#### Information supplied
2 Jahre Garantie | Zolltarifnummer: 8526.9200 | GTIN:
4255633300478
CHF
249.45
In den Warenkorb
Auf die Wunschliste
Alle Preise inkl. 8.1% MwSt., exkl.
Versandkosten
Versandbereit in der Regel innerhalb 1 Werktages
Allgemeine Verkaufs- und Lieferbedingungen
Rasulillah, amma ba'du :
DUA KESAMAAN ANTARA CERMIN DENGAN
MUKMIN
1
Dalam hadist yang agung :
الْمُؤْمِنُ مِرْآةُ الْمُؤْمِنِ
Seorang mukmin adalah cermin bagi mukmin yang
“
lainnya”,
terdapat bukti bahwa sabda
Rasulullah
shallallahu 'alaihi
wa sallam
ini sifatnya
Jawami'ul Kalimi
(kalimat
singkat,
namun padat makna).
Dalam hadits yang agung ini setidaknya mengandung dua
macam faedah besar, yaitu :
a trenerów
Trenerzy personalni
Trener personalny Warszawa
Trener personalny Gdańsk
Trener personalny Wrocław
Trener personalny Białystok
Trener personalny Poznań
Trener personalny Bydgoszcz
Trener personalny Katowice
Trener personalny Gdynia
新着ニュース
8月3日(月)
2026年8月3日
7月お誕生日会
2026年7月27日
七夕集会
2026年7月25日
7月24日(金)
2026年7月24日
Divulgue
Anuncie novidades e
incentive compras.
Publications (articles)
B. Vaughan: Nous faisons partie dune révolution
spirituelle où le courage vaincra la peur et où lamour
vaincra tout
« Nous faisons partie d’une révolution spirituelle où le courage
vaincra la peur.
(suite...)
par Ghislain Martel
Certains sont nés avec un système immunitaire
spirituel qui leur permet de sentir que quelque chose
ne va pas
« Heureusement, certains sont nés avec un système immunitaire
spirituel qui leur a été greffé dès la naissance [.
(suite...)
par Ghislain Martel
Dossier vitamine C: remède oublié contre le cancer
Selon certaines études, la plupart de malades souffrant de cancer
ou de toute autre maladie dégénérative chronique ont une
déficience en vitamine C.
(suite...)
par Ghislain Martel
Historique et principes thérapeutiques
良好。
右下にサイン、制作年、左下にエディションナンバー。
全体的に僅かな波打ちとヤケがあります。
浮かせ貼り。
########
#### Information supplied
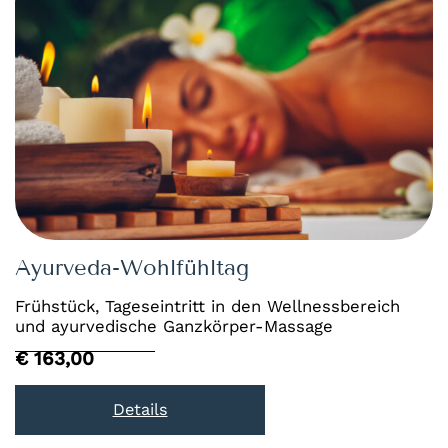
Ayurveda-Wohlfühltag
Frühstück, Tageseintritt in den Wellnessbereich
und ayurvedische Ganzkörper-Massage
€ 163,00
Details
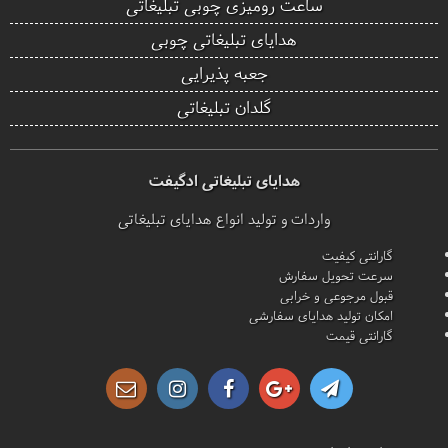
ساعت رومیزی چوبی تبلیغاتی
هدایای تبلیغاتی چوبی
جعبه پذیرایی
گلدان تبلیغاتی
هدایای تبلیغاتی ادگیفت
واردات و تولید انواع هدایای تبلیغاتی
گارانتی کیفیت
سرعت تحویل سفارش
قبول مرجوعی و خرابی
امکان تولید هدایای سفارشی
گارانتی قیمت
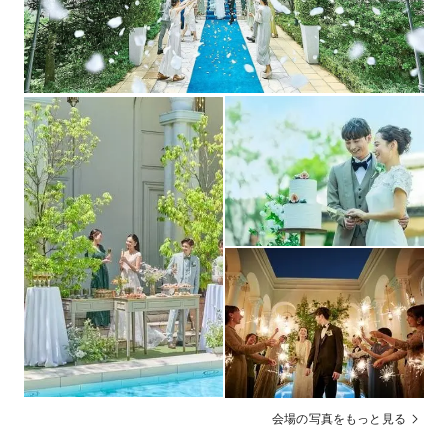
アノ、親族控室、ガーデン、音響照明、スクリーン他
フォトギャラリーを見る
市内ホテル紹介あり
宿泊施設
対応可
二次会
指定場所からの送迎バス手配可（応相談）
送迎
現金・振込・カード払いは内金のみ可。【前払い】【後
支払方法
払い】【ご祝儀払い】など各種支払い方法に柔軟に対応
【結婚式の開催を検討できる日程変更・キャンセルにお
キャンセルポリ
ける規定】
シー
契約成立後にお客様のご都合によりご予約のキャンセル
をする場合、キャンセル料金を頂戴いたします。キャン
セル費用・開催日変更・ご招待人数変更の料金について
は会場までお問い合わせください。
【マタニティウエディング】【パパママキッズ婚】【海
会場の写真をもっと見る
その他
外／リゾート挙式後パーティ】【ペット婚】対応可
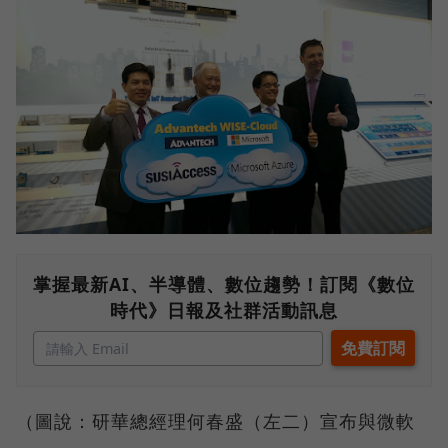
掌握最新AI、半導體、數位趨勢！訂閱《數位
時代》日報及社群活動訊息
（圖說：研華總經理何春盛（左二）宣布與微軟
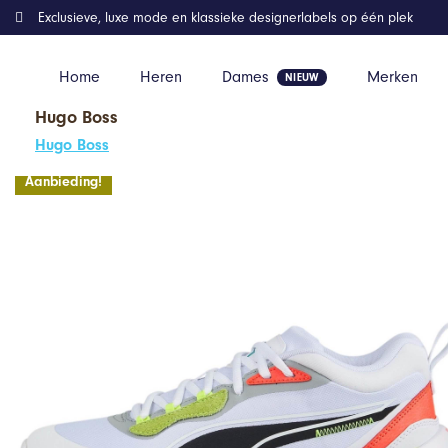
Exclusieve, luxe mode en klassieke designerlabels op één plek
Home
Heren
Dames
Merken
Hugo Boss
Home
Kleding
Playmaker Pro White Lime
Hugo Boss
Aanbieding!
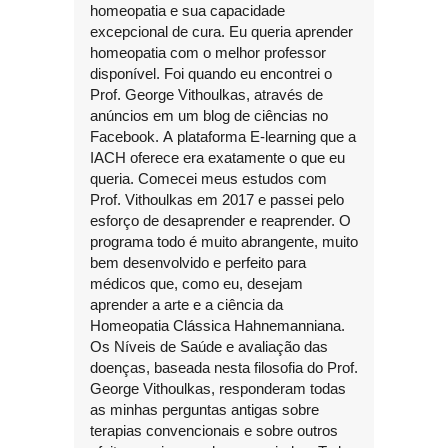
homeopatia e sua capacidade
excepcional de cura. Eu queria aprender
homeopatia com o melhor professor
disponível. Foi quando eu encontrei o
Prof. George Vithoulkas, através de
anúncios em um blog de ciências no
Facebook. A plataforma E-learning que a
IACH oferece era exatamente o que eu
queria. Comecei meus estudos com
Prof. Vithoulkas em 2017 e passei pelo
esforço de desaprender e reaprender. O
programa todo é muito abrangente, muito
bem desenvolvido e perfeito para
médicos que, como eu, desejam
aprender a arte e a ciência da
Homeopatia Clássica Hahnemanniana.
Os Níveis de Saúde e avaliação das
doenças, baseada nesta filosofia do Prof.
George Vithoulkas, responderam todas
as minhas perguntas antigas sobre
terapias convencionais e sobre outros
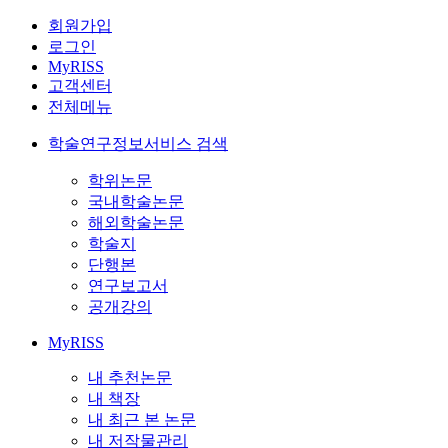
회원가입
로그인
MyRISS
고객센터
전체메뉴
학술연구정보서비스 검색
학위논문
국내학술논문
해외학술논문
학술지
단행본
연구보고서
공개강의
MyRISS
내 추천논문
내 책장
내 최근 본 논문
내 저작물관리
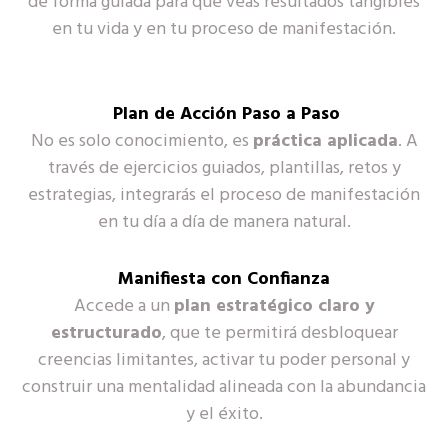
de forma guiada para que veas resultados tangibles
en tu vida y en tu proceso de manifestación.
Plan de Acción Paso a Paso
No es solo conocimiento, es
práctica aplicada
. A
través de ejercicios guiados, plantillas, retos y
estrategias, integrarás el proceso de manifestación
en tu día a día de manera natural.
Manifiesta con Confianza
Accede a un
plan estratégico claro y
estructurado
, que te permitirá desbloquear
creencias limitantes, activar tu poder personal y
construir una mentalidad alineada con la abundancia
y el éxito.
########
#### Information supplied
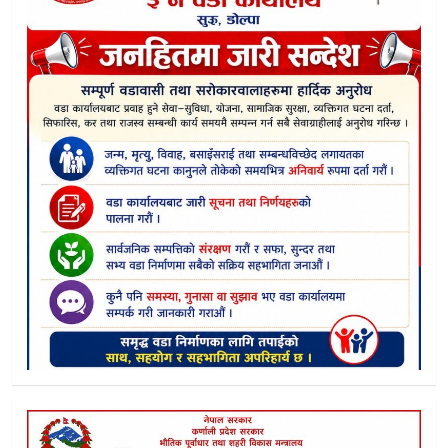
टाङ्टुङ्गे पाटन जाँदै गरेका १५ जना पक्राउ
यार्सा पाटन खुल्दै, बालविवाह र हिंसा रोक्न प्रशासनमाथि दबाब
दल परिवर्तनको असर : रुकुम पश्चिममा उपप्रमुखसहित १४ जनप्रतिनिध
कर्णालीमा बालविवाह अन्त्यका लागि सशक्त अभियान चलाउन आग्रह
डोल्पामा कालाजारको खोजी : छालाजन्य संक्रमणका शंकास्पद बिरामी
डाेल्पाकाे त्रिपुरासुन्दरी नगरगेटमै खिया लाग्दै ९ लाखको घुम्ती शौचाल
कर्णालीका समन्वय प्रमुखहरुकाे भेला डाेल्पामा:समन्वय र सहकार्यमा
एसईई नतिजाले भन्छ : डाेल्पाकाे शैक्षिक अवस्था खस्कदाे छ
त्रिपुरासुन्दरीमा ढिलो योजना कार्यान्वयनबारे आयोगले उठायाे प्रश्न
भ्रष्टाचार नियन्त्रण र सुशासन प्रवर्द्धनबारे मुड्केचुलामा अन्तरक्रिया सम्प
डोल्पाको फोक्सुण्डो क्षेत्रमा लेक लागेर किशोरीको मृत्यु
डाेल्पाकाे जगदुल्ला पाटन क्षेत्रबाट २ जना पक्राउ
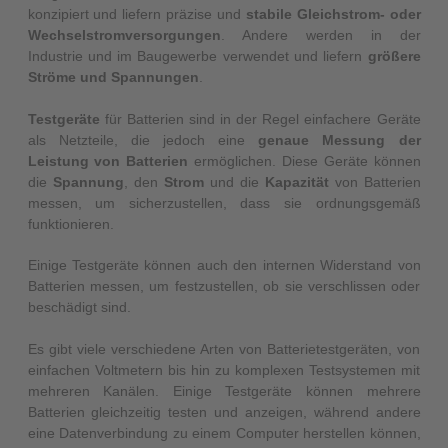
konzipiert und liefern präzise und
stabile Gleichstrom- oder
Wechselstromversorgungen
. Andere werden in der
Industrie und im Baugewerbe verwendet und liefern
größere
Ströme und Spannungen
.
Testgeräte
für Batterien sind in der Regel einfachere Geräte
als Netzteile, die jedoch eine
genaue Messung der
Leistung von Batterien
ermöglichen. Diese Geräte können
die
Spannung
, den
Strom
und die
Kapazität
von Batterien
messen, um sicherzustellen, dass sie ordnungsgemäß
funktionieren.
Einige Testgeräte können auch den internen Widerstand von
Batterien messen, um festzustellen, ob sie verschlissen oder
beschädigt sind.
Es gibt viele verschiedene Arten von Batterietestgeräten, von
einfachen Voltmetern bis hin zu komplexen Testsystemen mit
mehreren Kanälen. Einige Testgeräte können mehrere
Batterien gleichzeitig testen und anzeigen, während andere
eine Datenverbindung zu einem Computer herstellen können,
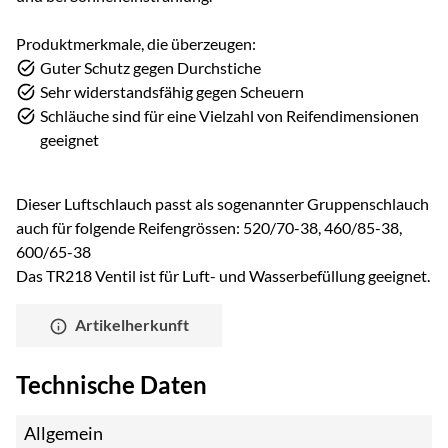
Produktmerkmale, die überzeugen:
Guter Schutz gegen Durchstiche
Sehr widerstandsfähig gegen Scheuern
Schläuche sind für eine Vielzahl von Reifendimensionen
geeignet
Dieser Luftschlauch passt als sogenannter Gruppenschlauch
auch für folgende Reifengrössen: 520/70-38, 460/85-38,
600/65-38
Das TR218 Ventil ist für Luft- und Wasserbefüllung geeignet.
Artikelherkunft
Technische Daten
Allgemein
########
# Directions:
Return exactly the lines above, from the one with "アノ、親族控室、ガーデン、音響照明、スクリーン他" up to and including the one with "estrategias, integrarás el", and include no pictures.

# Answer to the exercise:
アノ、親族控室、ガーデン、音響照明、スクリーン他
フォトギャラリーを見る
市内ホテル紹介あり
宿泊施設
対応可
二次会
指定場所からの送迎バス手配可（応相談）
送迎
現金・振込・カード払いは内金のみ可。【前払い】【後
支払方法
払い】【ご祝儀払い】など各種支払い方法に柔軟に対応
【結婚式の開催を検討できる日程変更・キャンセルにお
キャンセルポリ
ける規定】
シー
契約成立後にお客様のご都合によりご予約のキャンセル
をする場合、キャンセル料金を頂戴いたします。キャン
セル費用・開催日変更・ご招待人数変更の料金について
は会場までお問い合わせください。
【マタニティウエディング】【パパママキッズ婚】【海
会場の写真をもっと見る
その他
外／リゾート挙式後パーティ】【ペット婚】対応可
掌握最新AI、半導體、數位趨勢！訂閱《數位
時代》日報及社群活動訊息
（圖說：研華總經理何春盛（左二）宣布與微軟
Exclusieve, luxe mode en klassieke designerlabels op één plek
Home
Heren
Dames
Merken
Hugo Boss
Home
Kleding
Playmaker Pro White Lime
Hugo Boss
Aanbieding!
homeopatia e sua capacidade
excepcional de cura. Eu queria aprender
homeopatia com o melhor professor
disponível. Foi quando eu encontrei o
Prof. George Vithoulkas, através de
anúncios em um blog de ciências no
Facebook. A plataforma E-learning que a
IACH oferece era exatamente o que eu
queria. Comecei meus estudos com
Prof. Vithoulkas em 2017 e passei pelo
esforço de desaprender e reaprender. O
programa todo é muito abrangente, muito
bem desenvolvido e perfeito para
médicos que, como eu, desejam
aprender a arte e a ciência da
Homeopatia Clássica Hahnemanniana.
Os Níveis de Saúde e avaliação das
doenças, baseada nesta filosofia do Prof.
George Vithoulkas, responderam todas
as minhas perguntas antigas sobre
terapias convencionais e sobre outros
회원가입
로그인
MyRISS
고객센터
전체메뉴
학술연구정보서비스 검색
학위논문
국내학술논문
해외학술논문
학술지
단행본
연구보고서
공개강의
MyRISS
내 추천논문
내 책장
내 최근 본 논문
내 저작물관리
de forma guiada para que veas resultados tangibles
en tu vida y en tu proceso de manifestación.
Plan de Acción Paso a Paso
No es solo conocimiento, es
práctica aplicada
. A
través de ejercicios guiados, plantillas, retos y
estrategias, integrarás el proceso de manifestación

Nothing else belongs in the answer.